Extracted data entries

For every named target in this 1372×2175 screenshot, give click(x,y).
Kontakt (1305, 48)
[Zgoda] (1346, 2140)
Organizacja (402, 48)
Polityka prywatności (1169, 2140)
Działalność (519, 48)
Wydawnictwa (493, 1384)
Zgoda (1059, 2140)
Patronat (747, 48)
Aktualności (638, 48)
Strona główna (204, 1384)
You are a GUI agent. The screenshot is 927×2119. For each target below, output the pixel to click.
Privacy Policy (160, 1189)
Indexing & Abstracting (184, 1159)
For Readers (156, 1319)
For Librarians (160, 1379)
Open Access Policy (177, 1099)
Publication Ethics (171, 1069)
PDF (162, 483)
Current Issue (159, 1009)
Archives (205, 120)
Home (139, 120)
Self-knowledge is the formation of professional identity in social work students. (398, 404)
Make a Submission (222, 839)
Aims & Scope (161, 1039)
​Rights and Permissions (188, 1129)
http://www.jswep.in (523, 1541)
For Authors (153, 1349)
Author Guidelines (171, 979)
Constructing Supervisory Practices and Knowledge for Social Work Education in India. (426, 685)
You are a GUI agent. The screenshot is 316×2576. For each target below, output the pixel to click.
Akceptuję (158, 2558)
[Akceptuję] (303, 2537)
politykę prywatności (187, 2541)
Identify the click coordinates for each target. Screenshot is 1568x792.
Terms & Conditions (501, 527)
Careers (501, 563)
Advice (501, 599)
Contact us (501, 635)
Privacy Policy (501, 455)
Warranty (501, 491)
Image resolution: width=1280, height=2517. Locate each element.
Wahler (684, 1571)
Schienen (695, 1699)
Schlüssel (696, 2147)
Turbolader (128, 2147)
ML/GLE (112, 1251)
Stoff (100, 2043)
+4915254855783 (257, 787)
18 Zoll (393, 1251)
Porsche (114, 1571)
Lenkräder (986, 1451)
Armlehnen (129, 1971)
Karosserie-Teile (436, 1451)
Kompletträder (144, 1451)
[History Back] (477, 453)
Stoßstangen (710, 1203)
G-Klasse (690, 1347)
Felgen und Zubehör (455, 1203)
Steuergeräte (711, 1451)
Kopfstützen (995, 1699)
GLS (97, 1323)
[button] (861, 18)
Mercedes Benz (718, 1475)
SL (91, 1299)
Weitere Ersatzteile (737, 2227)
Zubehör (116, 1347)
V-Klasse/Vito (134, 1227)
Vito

* [Exercise objective]:
Write out exactly the lines above between the line with "Indexing & Abstracting (184, 1159)" and the line with "Aims & Scope (161, 1039)", inclusive, and nothing beyond them.

* [Your solution]:
Indexing & Abstracting (184, 1159)
For Readers (156, 1319)
For Librarians (160, 1379)
Open Access Policy (177, 1099)
Publication Ethics (171, 1069)
PDF (162, 483)
Current Issue (159, 1009)
Archives (205, 120)
Home (139, 120)
Self-knowledge is the formation of professional identity in social work students. (398, 404)
Make a Submission (222, 839)
Aims & Scope (161, 1039)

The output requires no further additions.